> [Task instructions]
Give back a single figure: the number of lines in the entries below that contain "confort".

+ + + +

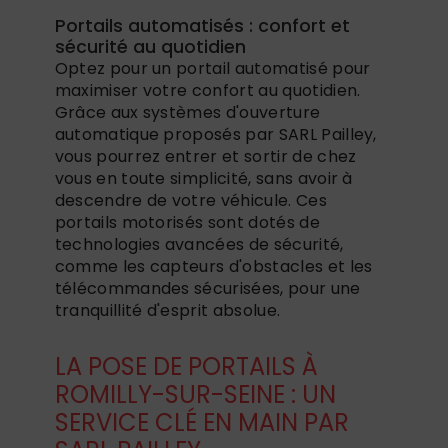
Portails automatisés : confort et
sécurité au quotidien
Optez pour un portail automatisé pour
maximiser votre confort au quotidien.
Grâce aux systèmes d'ouverture
automatique proposés par SARL Pailley,
vous pourrez entrer et sortir de chez
vous en toute simplicité, sans avoir à
descendre de votre véhicule. Ces
portails motorisés sont dotés de
technologies avancées de sécurité,
comme les capteurs d'obstacles et les
télécommandes sécurisées, pour une
tranquillité d'esprit absolue.
LA POSE DE PORTAILS À
ROMILLY-SUR-SEINE : UN
SERVICE CLÉ EN MAIN PAR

+ + + +

> [Task solution]
2